平成22年9月25日
色々な発想は何気ない普段の生活の中にあるようです。道を歩いていて思いつく。車を運転していて発見する。ご飯を食べていて気がつく。私達の生活には、アイデアが生まれる材料が身近にあることを知らずに過ごしていることが多いのです。
最近はやりの「ポテトング。」 これはポテトチップスというお菓子を食べるときに、手を汚さずに食べることが出来るという商品です。この商品を開発した人は、友達が箸を使ってポテトチップスを食べている姿を見て思いついたそうです。
今私達の生活の中にある道具は、多くの人達の手によって生まれてきた「アイデア商品」であることには間違いありません。最近の大河ドラマで坂本龍馬を描いていますが、この明治維新の時代、ペリーが本国へ持ち帰った日本国の調査報告書には、次のように書かれていたそうです。

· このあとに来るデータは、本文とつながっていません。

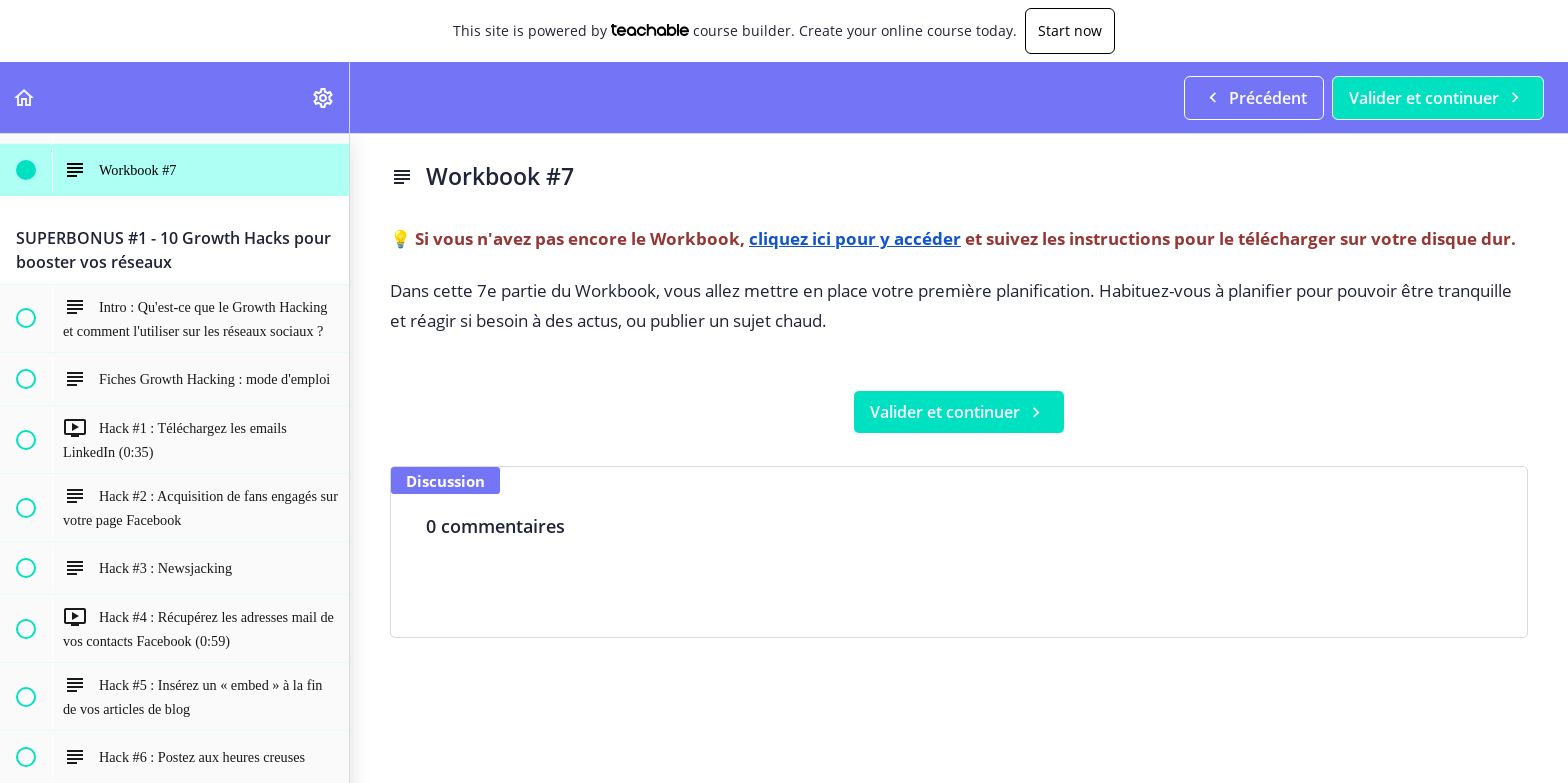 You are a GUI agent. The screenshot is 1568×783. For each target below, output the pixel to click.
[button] (25, 97)
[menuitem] (324, 97)
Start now (1070, 30) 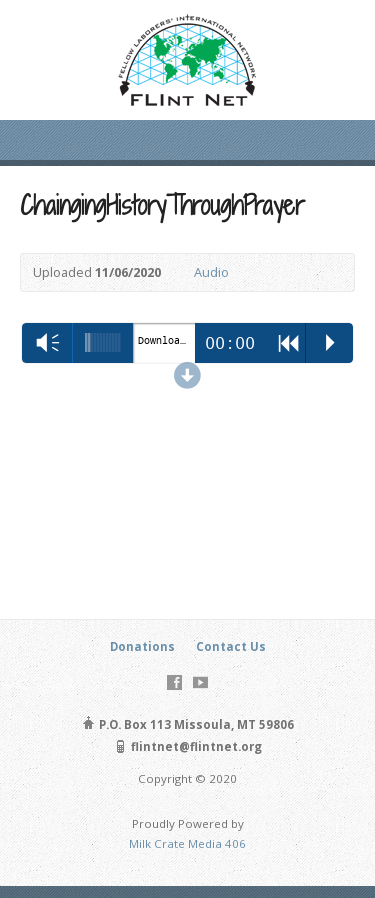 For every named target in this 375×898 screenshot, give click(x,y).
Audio (211, 272)
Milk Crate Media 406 (187, 843)
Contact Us (231, 646)
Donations (142, 646) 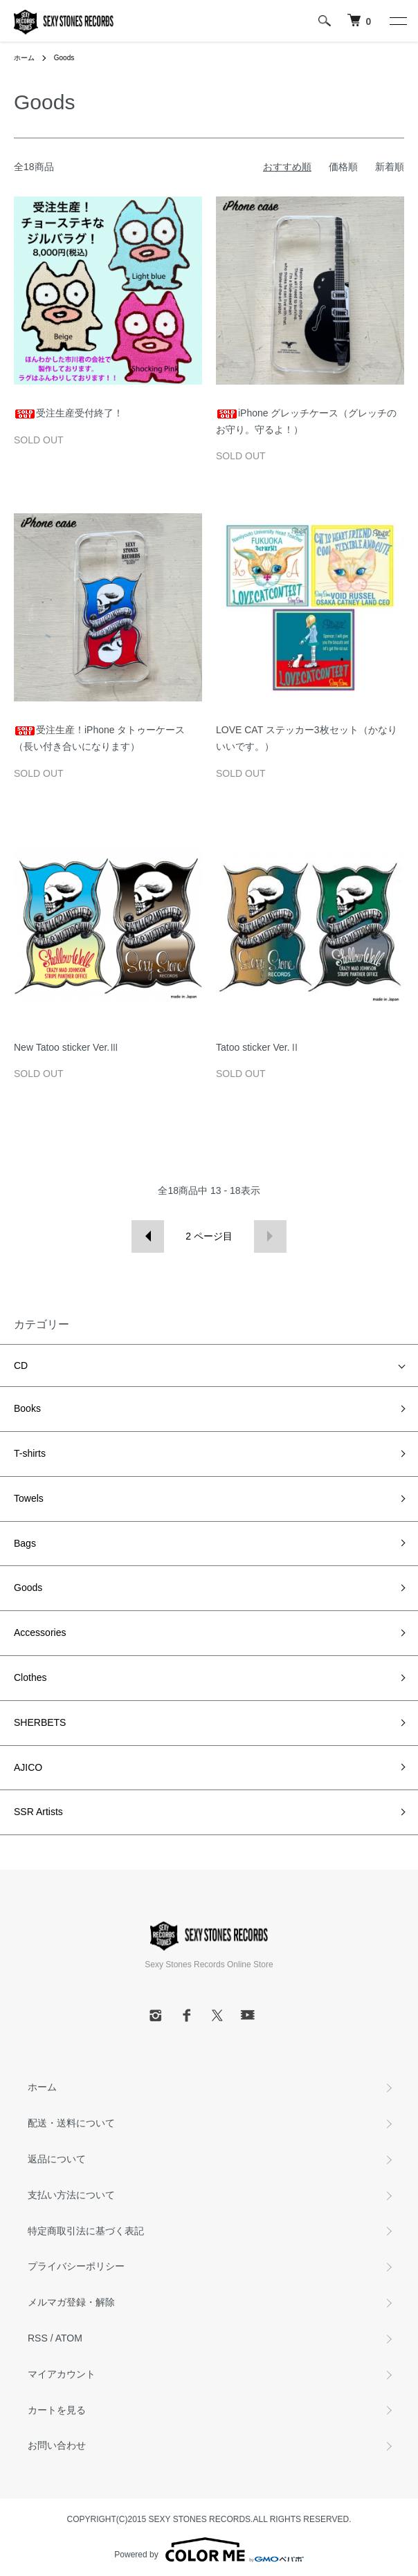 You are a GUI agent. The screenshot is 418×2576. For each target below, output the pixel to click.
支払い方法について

「日本国の技術者が、もっと自由な発想で製品を作ることができ、お金を稼ぐことが出来るようになったとしたら、すぐに私達の文明に追いついてしまうでしょう。」
ペリーは、この時代の日本の職人「匠の技」に、大変驚いていたそうです。
日本人の職人の技は、教えられて覚えられるものでは無いと言われていました。もともと、職人から技を受け継ぐには、「技を盗め」と言われており、現在のように職員研修をしたり、マニュアルを作ったりするような習慣はありませんでした。しかし、「技を盗め」の精神では企業が人財育成する際に、大変不合理で時間とお金がかかってしまい、現在のような研修制度のシステム取り入れる企業が増えてしまったようです。

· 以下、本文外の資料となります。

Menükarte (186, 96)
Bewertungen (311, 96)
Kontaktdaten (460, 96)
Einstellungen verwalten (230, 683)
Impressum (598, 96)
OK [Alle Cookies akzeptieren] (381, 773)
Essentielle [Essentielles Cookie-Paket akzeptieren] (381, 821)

しかし、この「技を盗め」の精神が失われるとともに、普段の生活からアイデアを出すように意識して生活をする人も減ってしまったようにも思えます。
脳を働かせて、自分にとって最高のアイデアを出そうとしたとき、そのアイデアは自分の今までの経験から生まれてきます。どんなに頭の良い人でも、経験をしたことの無い事について発想する事は、絶対に不可能です。多くのアイデアをお持ちの人は、普段からいろいろな事に興味を持ち、意識して物事を観察したりしています。また、本を読む事によって、擬似的な体験をする事でも、こうしたアイデアを生む事が可能となります。
日本の企業が失ってしまったものは、時間やお金の合理性を追求するあまり、本当の技術を受け継ぐシステムを失ってしまったのではないでしょうか。